Semantic Measures

Semantic measures TRUNAJOD methods.

The dimensions defined in this module, require external knowledge, for example synonym overlap measurement requires knowledge from a word onthology, and semantic measurements require word vectors (word embeddings) obtained from CORPUS semantics.

TRUNAJOD.semantic_measures.avg_w2v_semantic_similarity(docs, N)

Compute average semantic similarity between adjacent sentences.

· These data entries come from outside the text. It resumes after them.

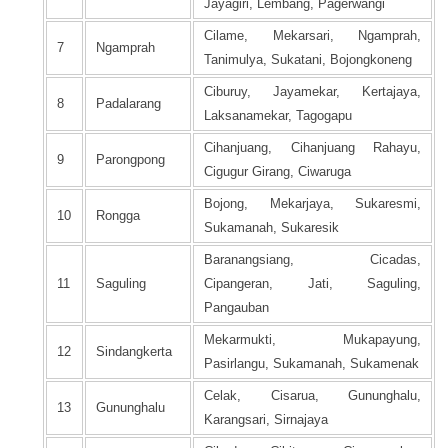
Jayagiri, Lembang, Pagerwangi
Cilame, Mekarsari, Ngamprah,
7
Ngamprah
Tanimulya, Sukatani, Bojongkoneng
Ciburuy, Jayamekar, Kertajaya,
8
Padalarang
Laksanamekar, Tagogapu
Cihanjuang, Cihanjuang Rahayu,
9
Parongpong
Cigugur Girang, Ciwaruga
Bojong, Mekarjaya, Sukaresmi,
10
Rongga
Sukamanah, Sukaresik
Baranangsiang, Cicadas,
11
Saguling
Cipangeran, Jati, Saguling,
Pangauban
Mekarmukti, Mukapayung,
12
Sindangkerta
Pasirlangu, Sukamanah, Sukamenak
Celak, Cisarua, Gununghalu,
13
Gununghalu
Karangsari, Sirnajaya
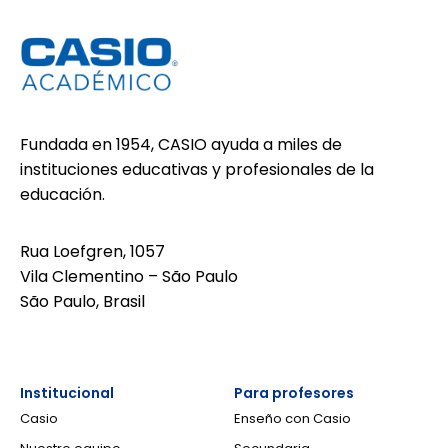
Fundada en 1954, CASIO ayuda a miles de
instituciones educativas y profesionales de la
educación.
Rua Loefgren, 1057
Vila Clementino – São Paulo
São Paulo, Brasil
Institucional
Para profesores
Casio
Enseño con Casio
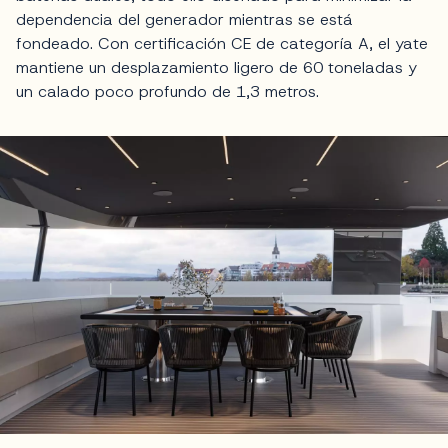
dependencia del generador mientras se está
fondeado. Con certificación CE de categoría A, el yate
mantiene un desplazamiento ligero de 60 toneladas y
un calado poco profundo de 1,3 metros.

This is using word2vec [MCC+13] model based on SPACY implementation. The semantic similarity is based on [FKL98] approach to compute text coherence.

Parameters
  • docs (Doc Generator) – Docs generator provided by SPACY API

  • N (int) – Number of sentences

Returns

Average sentence similarity (cosine)

Return type

float

TRUNAJOD.semantic_measures.get_synsets(lemma, synset_dict)

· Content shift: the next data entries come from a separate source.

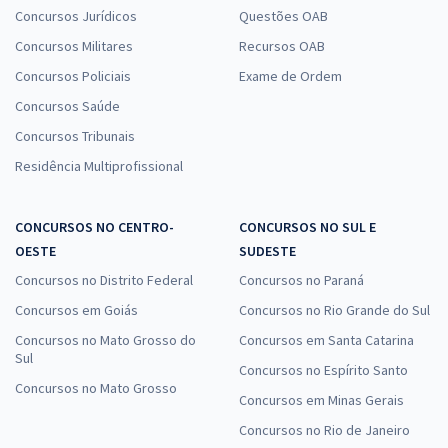
Concursos Jurídicos
Questões OAB
Concursos Militares
Recursos OAB
Concursos Policiais
Exame de Ordem
Concursos Saúde
Concursos Tribunais
Residência Multiprofissional
CONCURSOS NO CENTRO-
CONCURSOS NO SUL E
OESTE
SUDESTE
Concursos no Distrito Federal
Concursos no Paraná
Concursos em Goiás
Concursos no Rio Grande do Sul
Concursos no Mato Grosso do
Concursos em Santa Catarina
Sul
Concursos no Espírito Santo
Concursos no Mato Grosso
Concursos em Minas Gerais
Concursos no Rio de Janeiro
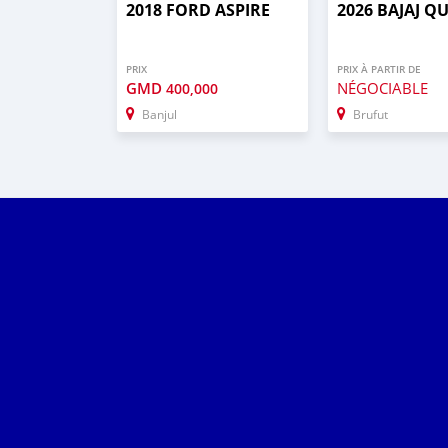
2018 FORD ASPIRE
2026 BAJAJ Q
PRIX
PRIX À PARTIR DE
GMD
NÉGOCIABLE
400,000
Banjul
Brufut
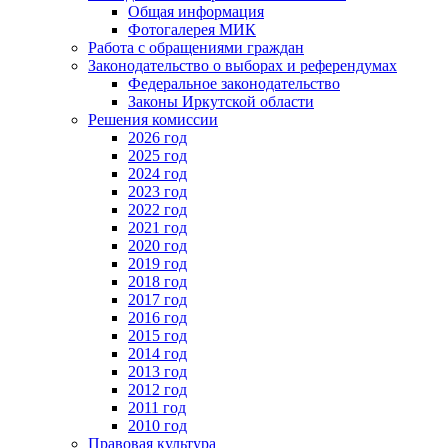
Общая информация
Фотогалерея МИК
Работа с обращениями граждан
Законодательство о выборах и референдумах
Федеральное законодательство
Законы Иркутской области
Решения комиссии
2026 год
2025 год
2024 год
2023 год
2022 год
2021 год
2020 год
2019 год
2018 год
2017 год
2016 год
2015 год
2014 год
2013 год
2012 год
2011 год
2010 год
Правовая культура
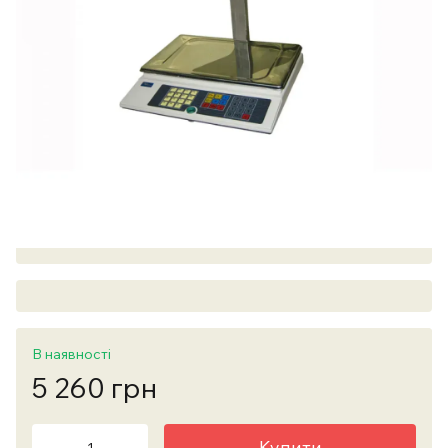
В наявності
5 260 грн
Купити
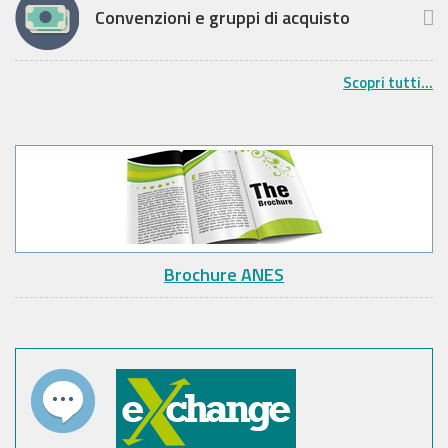
Convenzioni e gruppi di acquisto
Scopri tutti...
Brochure ANES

Return synonym set given a word lemma.

The function requires that the synset_dict is passed into it. In our case we provide downloadable models from MCR (Multilingual-Central-Repository). [GALR12]. If the lemma is not found in the synset_dict, then this function returns a set with the lemma in it.

Parameters
  • lemma (string) – Lemma to be look-up into the synset

  • synset_dict (Python dict) – key-value pairs, lemma to synset

Returns

The set of synonyms of a given lemma

Return type

Python set of strings

TRUNAJOD.semantic_measures.overlap(lemma_list_group, synset_dict)

Compute average overlap in a text.

Computes semantic synset overlap (synonyms), based on a lemma list group and a dictionary containing synsets. Note that the computations are carried out dividing by number of text segments considered; matches TAACO implementation. For more details about this measurement, refer to [CKM16]

Parameters
  • lemma_list_group (List of List of strings) – List of tokenized and lemmatized sentences

  • synset_dict (Python dict) – key-value pairs for lemma-synonyms

Returns

Average overlap between sentences

Return type

float

CKM16

Scott A Crossley, Kristopher Kyle, and Danielle S McNamara. The tool for the automatic analysis of text cohesion (taaco): automatic assessment of local, global, and text cohesion. Behavior research methods, 48(4):1227–1237, 2016.

FKL98

Peter W Foltz, Walter Kintsch, and Thomas K Landauer. The measurement of textual coherence with latent semantic analysis. Discourse processes, 25(2-3):285–307, 1998.

GALR12

Aitor Gonzalez-Agirre, Egoitz Laparra, and German Rigau. Multilingual central repository version 3.0. In LREC, 2525–2529. 2012.

MCC+13

Tomas Mikolov, Kai Chen, Greg Corrado, Jeffrey Dean, L Sutskever, and G Zweig. Word2vec. URL https://code. google. com/p/word2vec, 2013.